Évidemment on ne fait pas ça lorsque l'on pointe le "déficit" d'une caisse sociale, on prépare juste une opération politique, une restructuration.
Or le problème posé par l'intermittence excède l'existence des intermittents eux-mêmes puisqu'il s'agit en fait de savoir quels moyens sont concédés pour garantir la disponibilité d'une main d'oeuvre flexible dans un contexte où le marché de l'emploi se caractérise depusi des années déjà par un taux d'embauche en CDD qui oscille entre 70 et 80% des entrées dans l'emploi.
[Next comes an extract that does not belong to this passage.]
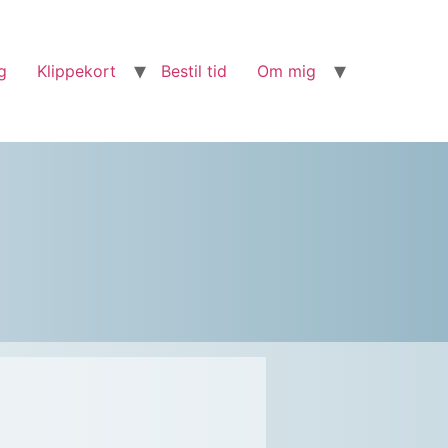
g
Klippekort
Bestil tid
Om mig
On sait que ces contrats sont brefs, leur durée moyenne, toutes catégories confondues, est de deux mois. Il faut actuellement 4 mois d'emploi pour ouvrir des droits au chômage, or les intermittents sont pour leur part soumis à un seuil horaire inférieur (507h sur 10 mois). Et malgré les réformes (suppression de la "date anniversaire, c'est à dire diminution de la période de référence ; limitations du champs d'application qui ont déjà fortement limité l'accès) ce régime du chômage de l'intermittence reste un contre modèle pour l'ensemble des salariés à l'emploi discontinu : il constitue la preuve que les modalités de cumul salaire allocation "offertes" par le RSA, les mesures de contraintes à l'emploi non choisi (et leurs radiations), les propositions anglaise ou allemandes de suppression d'allocation en cas de non prise d'une emploi, que toutes ces mesures disciplinaires et d'austérité (où l'on fait payer à des salariés boucs émissaires un chômage structurel) n'ont absolument rien de "naturel" quoi qu'en disent avec obstination les économistes et experts préposés à la fabrication de la concurrence.
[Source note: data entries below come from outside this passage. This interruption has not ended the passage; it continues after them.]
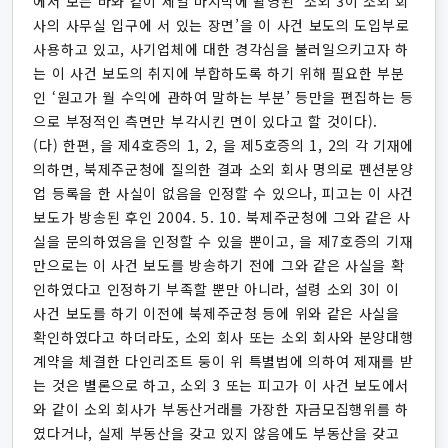
에서 보는 바와 같이 제일 마지막에 촬영된 ‘소외 3이 소외 회
사의 사무실 입구에 서 있는 장면’을 이 사건 보도의 도입부로
사용하고 있고, 사기업체에 대한 경각심을 불러일으키고자 하
는 이 사건 보도의 취지에 부합하도록 하기 위해 필요한 부분
인 ‘원고가 월 수익에 관하여 말하는 부분’ 등만을 편집하는 등
으로 부정적인 측면만 부각시킨 면이 있다고 할 것이다).
(다) 한편, 을 제4호증의 1, 2, 을 제5호증의 1, 2의 각 기재에
의하면, 북제주군청에 질의한 결과 소외 회사 명의로 펜션분양
업 등록을 한 사실이 없음을 인정할 수 있으나, 피고는 이 사건
보도가 방송된 후인 2004. 5. 10. 북제주군청에 그와 같은 사
실을 문의하였음을 인정할 수 있을 뿐이고, 을 제7호증의 기재
만으로는 이 사건 보도를 방송하기 전에 그와 같은 사실을 확
인하였다고 인정하기 부족할 뿐만 아니라, 설령 소외 3이 이
사건 보도를 하기 이전에 북제주군청 등에 위와 같은 사실을
확인하였다고 하더라도, 소외 회사 또는 소외 회사와 분양대행
계약을 체결한 다인리조트 둥이 위 특별법에 의하여 제재를 받
는 것은 별론으로 하고, 소외 3 또는 피고가 이 사건 보도에서
와 같이 소외 회사가 부동산거래를 가장한 자금모집행위를 하
였다거나, 실제 부동산을 갖고 있지 않음에도 부동산을 갖고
Si les lecteurs veulent creuser la question, ils peuvent lire sur internet des Contre-propositions pour une réforme de l’assurance-chômage des salariés intermittents (sur le site de la coordination des intermittents et précaires) qui n'ont rien d'une "défense corporative" mais cherchent au contraire à répondre à la précarisation à l'oeuvre depuis 35 ans du point de vue de ceux qui la vivent.
— Colporteurlundi, novembre 15 2010
10:33
Je crains qu'en tenant cette ligne, vous passiez à côté des principaux arguments de l'article et ne donniez ne bâton pour vous faire battre :
— Mathieu P.- Le coût de la formation des énarques ou normaliens est assorti d'un engagement décennal au service de l'État, par lequel celui-ci s'assure de disposer d'un personnel qualifié payé moins cher que son prix de marché.
- Un des arguments essentiels de l'article n'est pas le coût absolu du régime des intermittents mais sa répartition : il semble inéquitable de faire reposer le financement de la production de spectacles vivants sur les seuls salariés du secteur privé, exemptant de contribution les fonctionnaires et les indépendants.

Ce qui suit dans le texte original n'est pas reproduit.